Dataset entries
===============

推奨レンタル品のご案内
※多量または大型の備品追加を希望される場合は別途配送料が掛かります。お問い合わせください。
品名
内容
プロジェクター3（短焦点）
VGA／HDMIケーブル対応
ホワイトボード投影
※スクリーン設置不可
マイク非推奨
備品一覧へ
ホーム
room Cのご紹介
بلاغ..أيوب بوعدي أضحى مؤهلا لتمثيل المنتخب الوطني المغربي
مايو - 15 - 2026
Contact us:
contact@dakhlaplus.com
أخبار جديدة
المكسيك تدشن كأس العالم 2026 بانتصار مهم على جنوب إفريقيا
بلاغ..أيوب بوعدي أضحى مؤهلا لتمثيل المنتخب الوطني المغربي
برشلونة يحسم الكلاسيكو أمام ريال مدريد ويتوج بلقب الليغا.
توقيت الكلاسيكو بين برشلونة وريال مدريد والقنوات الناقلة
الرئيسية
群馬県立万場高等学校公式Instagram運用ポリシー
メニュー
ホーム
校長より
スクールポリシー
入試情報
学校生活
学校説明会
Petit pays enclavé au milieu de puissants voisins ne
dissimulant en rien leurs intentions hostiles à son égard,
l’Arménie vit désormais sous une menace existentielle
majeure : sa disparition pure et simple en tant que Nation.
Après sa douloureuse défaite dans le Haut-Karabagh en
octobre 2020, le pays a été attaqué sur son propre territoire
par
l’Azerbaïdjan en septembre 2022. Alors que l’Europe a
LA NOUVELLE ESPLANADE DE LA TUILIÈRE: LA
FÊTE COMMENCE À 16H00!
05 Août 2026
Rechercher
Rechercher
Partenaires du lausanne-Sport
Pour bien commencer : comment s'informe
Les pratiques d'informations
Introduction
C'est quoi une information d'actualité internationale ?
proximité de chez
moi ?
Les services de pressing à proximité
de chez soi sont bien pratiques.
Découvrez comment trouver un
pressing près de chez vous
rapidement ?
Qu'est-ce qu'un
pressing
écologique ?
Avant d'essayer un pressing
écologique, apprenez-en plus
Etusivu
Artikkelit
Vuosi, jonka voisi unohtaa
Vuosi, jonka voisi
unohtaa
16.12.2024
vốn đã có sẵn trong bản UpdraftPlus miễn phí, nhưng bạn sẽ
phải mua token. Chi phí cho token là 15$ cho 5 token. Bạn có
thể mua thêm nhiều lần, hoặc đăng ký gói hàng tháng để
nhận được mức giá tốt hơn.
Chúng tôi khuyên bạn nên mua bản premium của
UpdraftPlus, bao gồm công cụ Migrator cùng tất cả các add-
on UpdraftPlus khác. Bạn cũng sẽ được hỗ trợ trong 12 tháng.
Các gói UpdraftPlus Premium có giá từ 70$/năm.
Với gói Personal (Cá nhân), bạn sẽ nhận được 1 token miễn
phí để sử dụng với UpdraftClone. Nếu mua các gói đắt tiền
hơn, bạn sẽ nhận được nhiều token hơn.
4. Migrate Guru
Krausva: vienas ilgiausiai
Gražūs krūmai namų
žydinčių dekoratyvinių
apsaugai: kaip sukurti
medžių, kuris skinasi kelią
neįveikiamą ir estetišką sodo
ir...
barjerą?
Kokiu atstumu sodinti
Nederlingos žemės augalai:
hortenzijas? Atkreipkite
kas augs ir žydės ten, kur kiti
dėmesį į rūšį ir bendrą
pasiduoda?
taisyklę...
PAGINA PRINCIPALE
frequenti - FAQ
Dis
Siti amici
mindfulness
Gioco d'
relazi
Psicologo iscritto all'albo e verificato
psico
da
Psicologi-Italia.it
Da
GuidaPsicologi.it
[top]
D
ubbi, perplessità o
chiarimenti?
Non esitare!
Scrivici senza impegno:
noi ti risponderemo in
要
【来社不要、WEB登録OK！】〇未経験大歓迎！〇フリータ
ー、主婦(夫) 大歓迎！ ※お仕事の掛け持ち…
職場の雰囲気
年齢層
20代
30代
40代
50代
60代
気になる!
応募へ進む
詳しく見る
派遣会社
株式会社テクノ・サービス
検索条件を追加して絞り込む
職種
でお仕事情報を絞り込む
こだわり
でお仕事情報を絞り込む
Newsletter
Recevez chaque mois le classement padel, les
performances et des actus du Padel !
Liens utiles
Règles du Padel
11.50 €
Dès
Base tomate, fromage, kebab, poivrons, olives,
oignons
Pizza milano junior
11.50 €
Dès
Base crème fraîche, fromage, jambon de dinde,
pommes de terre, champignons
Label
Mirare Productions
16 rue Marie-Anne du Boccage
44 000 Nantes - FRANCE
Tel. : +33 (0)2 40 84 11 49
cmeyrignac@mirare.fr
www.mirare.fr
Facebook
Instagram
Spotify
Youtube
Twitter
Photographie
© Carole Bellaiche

===============

▶ _What needs to be done_
Above are the records; reproduce all of them exactly.

▶ _Reply_
推奨レンタル品のご案内
※多量または大型の備品追加を希望される場合は別途配送料が掛かります。お問い合わせください。
品名
内容
プロジェクター3（短焦点）
VGA／HDMIケーブル対応
ホワイトボード投影
※スクリーン設置不可
マイク非推奨
備品一覧へ
ホーム
room Cのご紹介
بلاغ..أيوب بوعدي أضحى مؤهلا لتمثيل المنتخب الوطني المغربي
مايو - 15 - 2026
Contact us:
contact@dakhlaplus.com
أخبار جديدة
المكسيك تدشن كأس العالم 2026 بانتصار مهم على جنوب إفريقيا
بلاغ..أيوب بوعدي أضحى مؤهلا لتمثيل المنتخب الوطني المغربي
برشلونة يحسم الكلاسيكو أمام ريال مدريد ويتوج بلقب الليغا.
توقيت الكلاسيكو بين برشلونة وريال مدريد والقنوات الناقلة
الرئيسية
群馬県立万場高等学校公式Instagram運用ポリシー
メニュー
ホーム
校長より
スクールポリシー
入試情報
学校生活
学校説明会
Petit pays enclavé au milieu de puissants voisins ne
dissimulant en rien leurs intentions hostiles à son égard,
l’Arménie vit désormais sous une menace existentielle
majeure : sa disparition pure et simple en tant que Nation.
Après sa douloureuse défaite dans le Haut-Karabagh en
octobre 2020, le pays a été attaqué sur son propre territoire
par
l’Azerbaïdjan en septembre 2022. Alors que l’Europe a
LA NOUVELLE ESPLANADE DE LA TUILIÈRE: LA
FÊTE COMMENCE À 16H00!
05 Août 2026
Rechercher
Rechercher
Partenaires du lausanne-Sport
Pour bien commencer : comment s'informe
Les pratiques d'informations
Introduction
C'est quoi une information d'actualité internationale ?
proximité de chez
moi ?
Les services de pressing à proximité
de chez soi sont bien pratiques.
Découvrez comment trouver un
pressing près de chez vous
rapidement ?
Qu'est-ce qu'un
pressing
écologique ?
Avant d'essayer un pressing
écologique, apprenez-en plus
Etusivu
Artikkelit
Vuosi, jonka voisi unohtaa
Vuosi, jonka voisi
unohtaa
16.12.2024
vốn đã có sẵn trong bản UpdraftPlus miễn phí, nhưng bạn sẽ
phải mua token. Chi phí cho token là 15$ cho 5 token. Bạn có
thể mua thêm nhiều lần, hoặc đăng ký gói hàng tháng để
nhận được mức giá tốt hơn.
Chúng tôi khuyên bạn nên mua bản premium của
UpdraftPlus, bao gồm công cụ Migrator cùng tất cả các add-
on UpdraftPlus khác. Bạn cũng sẽ được hỗ trợ trong 12 tháng.
Các gói UpdraftPlus Premium có giá từ 70$/năm.
Với gói Personal (Cá nhân), bạn sẽ nhận được 1 token miễn
phí để sử dụng với UpdraftClone. Nếu mua các gói đắt tiền
hơn, bạn sẽ nhận được nhiều token hơn.
4. Migrate Guru
Krausva: vienas ilgiausiai
Gražūs krūmai namų
žydinčių dekoratyvinių
apsaugai: kaip sukurti
medžių, kuris skinasi kelią
neįveikiamą ir estetišką sodo
ir...
barjerą?
Kokiu atstumu sodinti
Nederlingos žemės augalai:
hortenzijas? Atkreipkite
kas augs ir žydės ten, kur kiti
dėmesį į rūšį ir bendrą
pasiduoda?
taisyklę...
PAGINA PRINCIPALE
frequenti - FAQ
Dis
Siti amici
mindfulness
Gioco d'
relazi
Psicologo iscritto all'albo e verificato
psico
da
Psicologi-Italia.it
Da
GuidaPsicologi.it
[top]
D
ubbi, perplessità o
chiarimenti?
Non esitare!
Scrivici senza impegno:
noi ti risponderemo in
要
【来社不要、WEB登録OK！】〇未経験大歓迎！〇フリータ
ー、主婦(夫) 大歓迎！ ※お仕事の掛け持ち…
職場の雰囲気
年齢層
20代
30代
40代
50代
60代
気になる!
応募へ進む
詳しく見る
派遣会社
株式会社テクノ・サービス
検索条件を追加して絞り込む
職種
でお仕事情報を絞り込む
こだわり
でお仕事情報を絞り込む
Newsletter
Recevez chaque mois le classement padel, les
performances et des actus du Padel !
Liens utiles
Règles du Padel
11.50 €
Dès
Base tomate, fromage, kebab, poivrons, olives,
oignons
Pizza milano junior
11.50 €
Dès
Base crème fraîche, fromage, jambon de dinde,
pommes de terre, champignons
Label
Mirare Productions
16 rue Marie-Anne du Boccage
44 000 Nantes - FRANCE
Tel. : +33 (0)2 40 84 11 49
cmeyrignac@mirare.fr
www.mirare.fr
Facebook
Instagram
Spotify
Youtube
Twitter
Photographie
© Carole Bellaiche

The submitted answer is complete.